=== Begin Enclosure ===

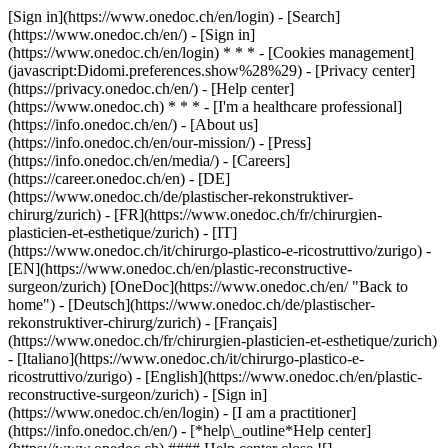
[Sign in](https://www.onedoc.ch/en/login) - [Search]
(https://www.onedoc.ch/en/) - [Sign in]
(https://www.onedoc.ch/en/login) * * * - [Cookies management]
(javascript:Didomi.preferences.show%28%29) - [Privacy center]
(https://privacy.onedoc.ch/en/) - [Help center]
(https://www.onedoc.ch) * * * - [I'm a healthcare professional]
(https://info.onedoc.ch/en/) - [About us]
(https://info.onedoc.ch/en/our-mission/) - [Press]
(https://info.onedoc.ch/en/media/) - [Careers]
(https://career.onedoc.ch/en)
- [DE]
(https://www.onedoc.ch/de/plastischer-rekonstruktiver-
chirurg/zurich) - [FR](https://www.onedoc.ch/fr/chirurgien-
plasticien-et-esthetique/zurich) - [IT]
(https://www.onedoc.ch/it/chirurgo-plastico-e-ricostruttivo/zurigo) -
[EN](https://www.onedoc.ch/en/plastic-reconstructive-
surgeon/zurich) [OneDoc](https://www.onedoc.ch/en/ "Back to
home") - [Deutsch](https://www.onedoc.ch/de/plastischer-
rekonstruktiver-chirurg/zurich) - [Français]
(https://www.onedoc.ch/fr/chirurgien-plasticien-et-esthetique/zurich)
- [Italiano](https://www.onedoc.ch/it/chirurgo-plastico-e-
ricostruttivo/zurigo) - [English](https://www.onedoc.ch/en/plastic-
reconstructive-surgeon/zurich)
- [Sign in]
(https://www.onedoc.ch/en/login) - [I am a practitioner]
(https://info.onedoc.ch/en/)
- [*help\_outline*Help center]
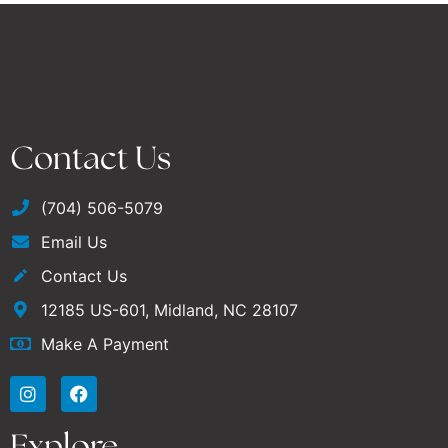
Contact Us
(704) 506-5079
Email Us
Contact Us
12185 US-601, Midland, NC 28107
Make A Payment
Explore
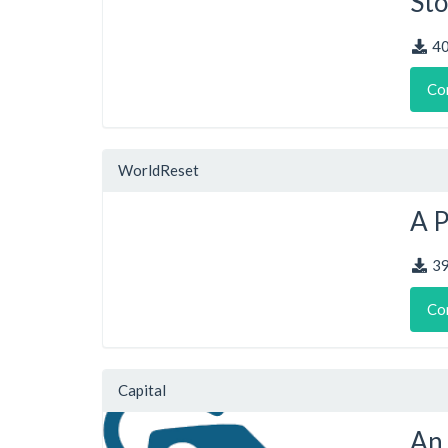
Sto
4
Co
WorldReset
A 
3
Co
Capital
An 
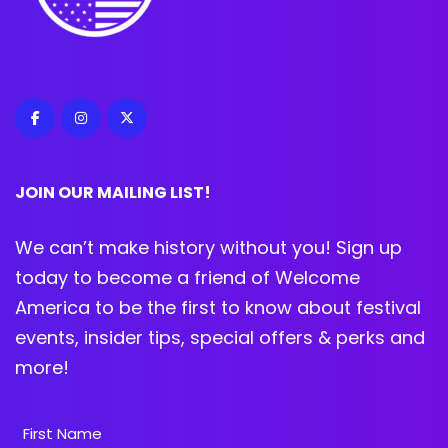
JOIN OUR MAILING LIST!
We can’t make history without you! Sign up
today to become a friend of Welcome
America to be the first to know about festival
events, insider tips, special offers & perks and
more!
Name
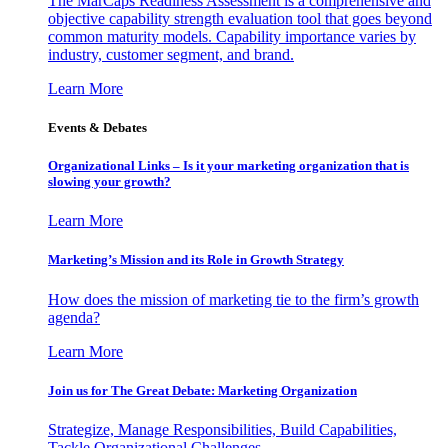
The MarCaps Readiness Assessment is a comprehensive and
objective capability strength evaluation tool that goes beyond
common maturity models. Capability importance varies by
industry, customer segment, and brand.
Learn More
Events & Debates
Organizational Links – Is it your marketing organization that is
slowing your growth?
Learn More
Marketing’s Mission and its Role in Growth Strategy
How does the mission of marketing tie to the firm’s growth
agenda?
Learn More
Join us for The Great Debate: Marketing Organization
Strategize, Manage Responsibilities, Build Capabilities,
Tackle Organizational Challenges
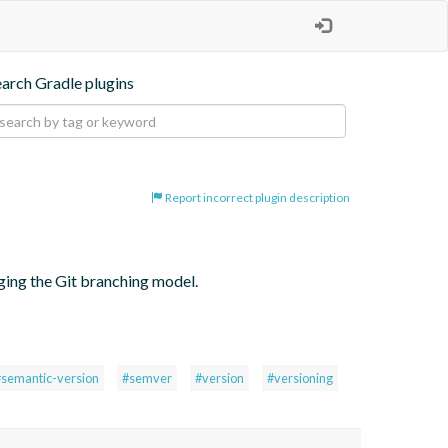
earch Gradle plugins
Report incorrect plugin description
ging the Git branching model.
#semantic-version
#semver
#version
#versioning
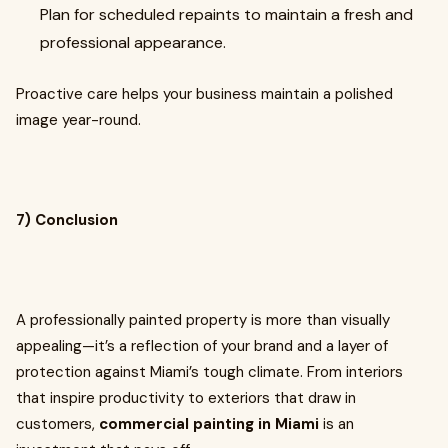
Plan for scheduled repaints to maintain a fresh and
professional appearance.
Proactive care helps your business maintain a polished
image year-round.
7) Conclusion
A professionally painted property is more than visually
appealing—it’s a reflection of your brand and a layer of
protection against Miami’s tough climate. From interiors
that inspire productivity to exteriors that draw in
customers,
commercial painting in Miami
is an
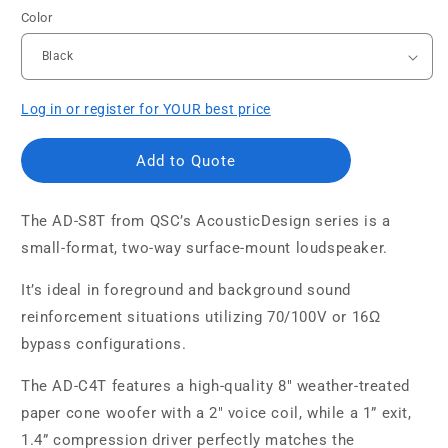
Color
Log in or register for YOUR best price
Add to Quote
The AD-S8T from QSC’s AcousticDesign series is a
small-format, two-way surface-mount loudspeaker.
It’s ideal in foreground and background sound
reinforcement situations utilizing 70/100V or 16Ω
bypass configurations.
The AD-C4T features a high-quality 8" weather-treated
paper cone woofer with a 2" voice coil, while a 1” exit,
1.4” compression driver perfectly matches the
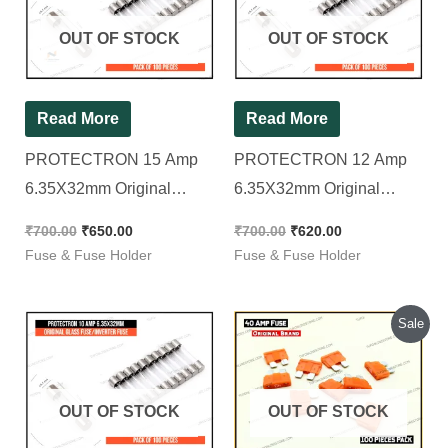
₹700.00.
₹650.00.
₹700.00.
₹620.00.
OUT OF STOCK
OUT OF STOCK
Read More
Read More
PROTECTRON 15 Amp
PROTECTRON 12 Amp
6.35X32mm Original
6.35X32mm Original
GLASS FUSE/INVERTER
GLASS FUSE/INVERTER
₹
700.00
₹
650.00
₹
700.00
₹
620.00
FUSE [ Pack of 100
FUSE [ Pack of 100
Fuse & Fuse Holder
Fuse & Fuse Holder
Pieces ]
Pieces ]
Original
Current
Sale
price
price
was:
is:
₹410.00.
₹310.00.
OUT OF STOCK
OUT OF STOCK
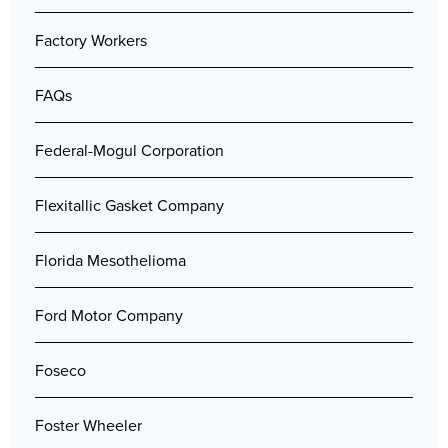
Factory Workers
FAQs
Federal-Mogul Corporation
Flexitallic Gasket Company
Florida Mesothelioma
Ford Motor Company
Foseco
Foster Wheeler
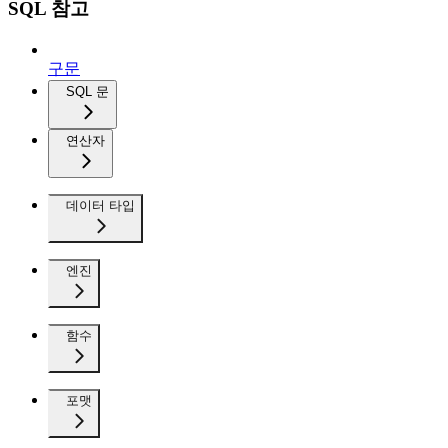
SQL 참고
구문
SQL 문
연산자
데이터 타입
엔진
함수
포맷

=== End Enclosure ===

§ **EXERCISE INSTRUCTIONS**
Hand back the data above exactly, leaving out all pictures.

§ **COMPLETED TASK**
[Sign in](https://www.onedoc.ch/en/login) - [Search]
(https://www.onedoc.ch/en/) - [Sign in]
(https://www.onedoc.ch/en/login) * * * - [Cookies management]
(javascript:Didomi.preferences.show%28%29) - [Privacy center]
(https://privacy.onedoc.ch/en/) - [Help center]
(https://www.onedoc.ch) * * * - [I'm a healthcare professional]
(https://info.onedoc.ch/en/) - [About us]
(https://info.onedoc.ch/en/our-mission/) - [Press]
(https://info.onedoc.ch/en/media/) - [Careers]
(https://career.onedoc.ch/en)
- [DE]
(https://www.onedoc.ch/de/plastischer-rekonstruktiver-
chirurg/zurich) - [FR](https://www.onedoc.ch/fr/chirurgien-
plasticien-et-esthetique/zurich) - [IT]
(https://www.onedoc.ch/it/chirurgo-plastico-e-ricostruttivo/zurigo) -
[EN](https://www.onedoc.ch/en/plastic-reconstructive-
surgeon/zurich) [OneDoc](https://www.onedoc.ch/en/ "Back to
home") - [Deutsch](https://www.onedoc.ch/de/plastischer-
rekonstruktiver-chirurg/zurich) - [Français]
(https://www.onedoc.ch/fr/chirurgien-plasticien-et-esthetique/zurich)
- [Italiano](https://www.onedoc.ch/it/chirurgo-plastico-e-
ricostruttivo/zurigo) - [English](https://www.onedoc.ch/en/plastic-
reconstructive-surgeon/zurich)
- [Sign in]
(https://www.onedoc.ch/en/login) - [I am a practitioner]
(https://info.onedoc.ch/en/)
- [*help\_outline*Help center]
Contact Us
(704) 506-5079
Email Us
Contact Us
12185 US-601, Midland, NC 28107
Make A Payment
Explore
Sto
4
Co
WorldReset
A 
3
Co
Capital
An 
JOIN OUR MAILING LIST!
We can’t make history without you! Sign up
today to become a friend of Welcome
America to be the first to know about festival
events, insider tips, special offers & perks and
more!
Name
The MarCaps Readiness Assessment is a comprehensive and
objective capability strength evaluation tool that goes beyond
common maturity models. Capability importance varies by
industry, customer segment, and brand.
Learn More
Events & Debates
Organizational Links – Is it your marketing organization that is
slowing your growth?
Learn More
Marketing’s Mission and its Role in Growth Strategy
How does the mission of marketing tie to the firm’s growth
agenda?
Learn More
Join us for The Great Debate: Marketing Organization
Strategize, Manage Responsibilities, Build Capabilities,
Tackle Organizational Challenges
earch Gradle plugins
Report incorrect plugin description
ging the Git branching model.
#semantic-version
#semver
#version
#versioning
Plan for scheduled repaints to maintain a fresh and
professional appearance.
Proactive care helps your business maintain a polished
image year-round.
7) Conclusion
A professionally painted property is more than visually
appealing—it’s a reflection of your brand and a layer of
protection against Miami’s tough climate. From interiors
that inspire productivity to exteriors that draw in
customers,
commercial painting in Miami
is an
Color
Log in or register for YOUR best price
Add to Quote
The AD-S8T from QSC’s AcousticDesign series is a
small-format, two-way surface-mount loudspeaker.
It’s ideal in foreground and background sound
reinforcement situations utilizing 70/100V or 16Ω
bypass configurations.
The AD-C4T features a high-quality 8" weather-treated
paper cone woofer with a 2" voice coil, while a 1” exit,
1.4” compression driver perfectly matches the
₹700.00.
₹650.00.
₹700.00.
₹620.00.
OUT OF STOCK
OUT OF STOCK
Read More
Read More
PROTECTRON 15 Amp
PROTECTRON 12 Amp
6.35X32mm Original
6.35X32mm Original
GLASS FUSE/INVERTER
GLASS FUSE/INVERTER
₹
700.00
₹
650.00
₹
700.00
₹
620.00
FUSE [ Pack of 100
FUSE [ Pack of 100
Fuse & Fuse Holder
Fuse & Fuse Holder
Pieces ]
Pieces ]
Original
Current
Sale
price
price
was:
is:
₹410.00.
₹310.00.
OUT OF STOCK
OUT OF STOCK
Factory Workers
FAQs
Federal-Mogul Corporation
Flexitallic Gasket Company
Florida Mesothelioma
Ford Motor Company
Foseco
Foster Wheeler
SQL 참고
구문
SQL 문
연산자
데이터 타입
엔진
함수
포맷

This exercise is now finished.